Mark Murphy, Director: Netflix Success with South Korean TV Series

Mark Murphy, Solar Productions company director, has worked on a variety of critically acclaimed movie and TV productions, including The Comedian’s Guide to Survival and For Love or Money. Mark Murphy, director, writer and producer, also worked on Casanova’s Love Letters, a six-part TV drama series staring Patrick Bergin and Armand Assante.

This article will look at the astronomical popularity of South Korean dramas among Western audiences and why the partnership between Netflix and Korean filmmakers is likely to thrive for years to come.

For the South Korean entertainment industry, 2020 and 2021 were magical years, with South Korean productions seeing huge success abroad via streaming platforms like Netflix. With the COVID-19 pandemic restricting people’s movements and confining many to their homes, consumers turned to streaming platforms to keep them entertained, whiling away the hours by binge-watching TV series and films online. While the virus had a devastating impact on many industries globally, for Netflix and South Korean content makers it created new opportunities.

Prior to the arrival of COVID-19, most viewers limited themselves to watching one or two episodes per day. However, with consumers spending days and weeks confined in their homes, many found themselves watching one or two series per day. At the height of the pandemic, Korean movies and dramas started appearing everywhere, breaking record after record. But precisely why did dramas like Hellbound and Squid Game create such a buzz so quickly?

Netflix was launched in Korea in 2016. However, it was not until June 2018 that the platform launched Mr Sunshine, a 24-episode historical drama and its first-ever original Korean content.

In reality, the Korean entertainment industry has a long history of creating high-quality productions. Nevertheless, Mr Sunshine rocked the entertainment industry with its stunning cinematography, changing the landscape of Korean film and television production.

Subsequently, Netflix became Korea’s leading streaming platform, attracting an astounding 4.1 million paid subscribers across the country by 2020, representing a 108% increase on the previous year. This sudden surge in Korean audiences led to Netflix developing an aggressive marketing strategy, with the company leaning heavily towards creating as much original Korean content as possible. In 2021, 15 original Korean movies and television series were produced, with at least 25 scheduled for release the following year.

Western interest in Korean film and television making predates the pandemic. In 2017, Netflix invested $50 million dollars in the film Okja, which was produced by the Bong Joon-ho, an Oscar-winning director. Netflix also spent $25 million on the 2020 apocalyptic series Sweet Home, as well as $17 million on Kingdom, a hit zombie drama. Kingdom and Sweet Home proved a huge success in Europe and the United States, with the two series creating a whole new universe of Korean monsters, zombies and dark fantasies that were unlike anything Westerners had ever seen before.

In April 2023, following a meeting with the South Korean President Yoon Suk Yeol, Netflix announced that it would be investing a staggering $2.5 billion in the creation of Korean films, series and unscripted shows over the course of four years. This amounts to approximately double the amount the platform had invested in Korean dramas since 2016. In a statement, Ted Sarandos, co-CEO of Netflix, highlighted Netflix’s confidence in the Korean creative industry and its ability to tell great stories, reflecting that Korean entertainment was ‘now at the heart of the global cultural zeitgeist.’

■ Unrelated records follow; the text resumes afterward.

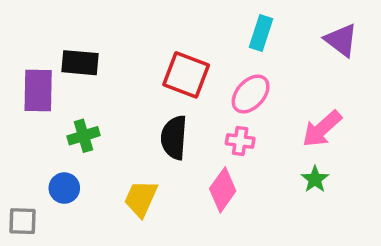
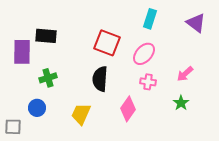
pink arrow: (322, 129) -> (185, 74), size x0.7
pink cross: (240, 141) -> (148, 82), moved

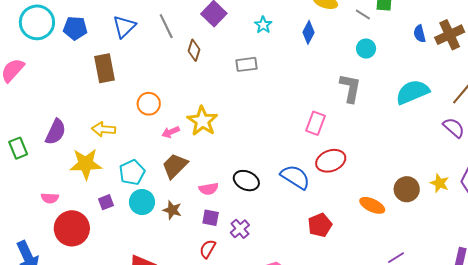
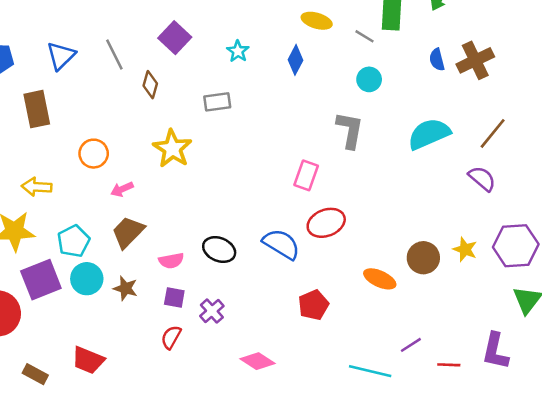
yellow star: (202, 121) -> (172, 149), moved
purple square: (106, 202) -> (41, 280), size x2.0

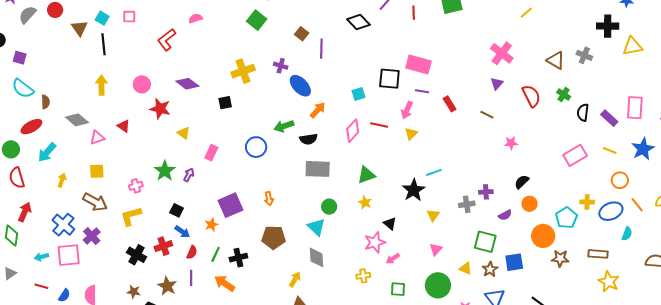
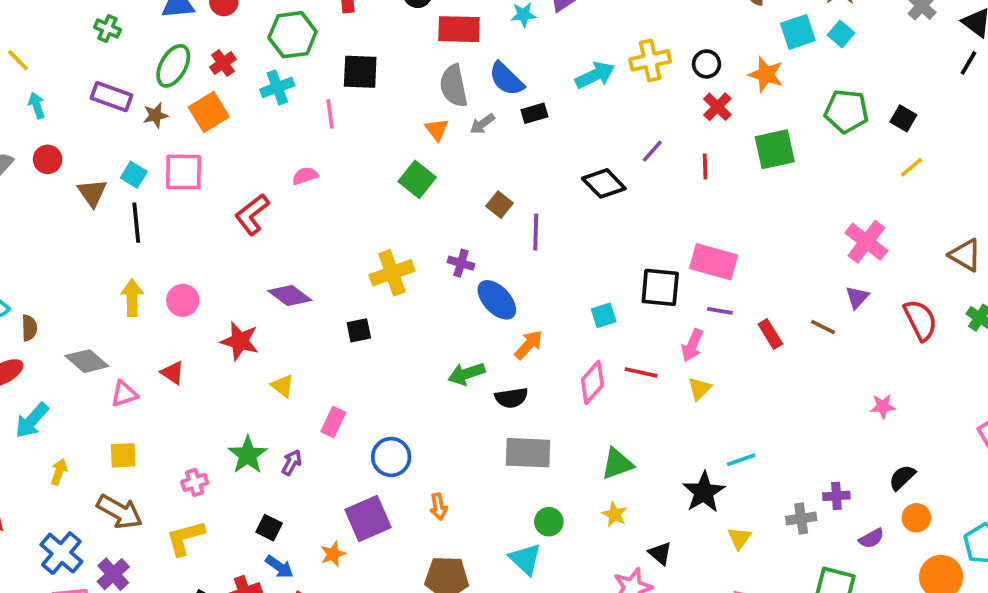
pink square: (129, 17) -> (184, 172), size x1.6
pink circle: (142, 84) -> (183, 300), moved
brown line: (487, 115) -> (823, 327), moved
blue circle: (256, 147) -> (391, 457), moved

Eastern entertainment has become incredibly popular with Western audiences, in no small part driving Netflix’s staggering increase in profits, which rose from $5.2 billion in the third quarter of 2019 to $6.4 billion by quarter three of 2020 according to data from Statista. Of all the content available on Netflix, it is hard to find a genre that had a better year than Korean drama in 2020 – but what exactly makes Korean productions so popular among Western audiences?

Experts point to high-quality production as an underlying factor, with the vast majority of South Korean dramas streamed via Netflix benefiting from high production value, making them extremely watchable and providing quality assurance to viewers.

From filmmaking to set and costume design, Korean television and movie productions have benefited from a huge amount of investment, enabling filmmakers to focus on the finest details and making productions a spectacle to enjoy. Take for example Kingdom and its high-resolution, show-motion cameras; detailed sets and historically-accurate costumes; and hundreds of extras in terrifying makeup. Combined, these are cognisant of a Hollywood blockbuster rather than a streamed original series.

In addition, editing and music is also consistent across different Korean series, which is astonishing consider the vast number of different studios involved in production. This notion of high-quality production extends across virtually all Korean Netflix content, with countless titles boasting incredible filmmaking and visuals – presenting a feast of visuals and storytelling that experts predict will entertain viewers for years to come.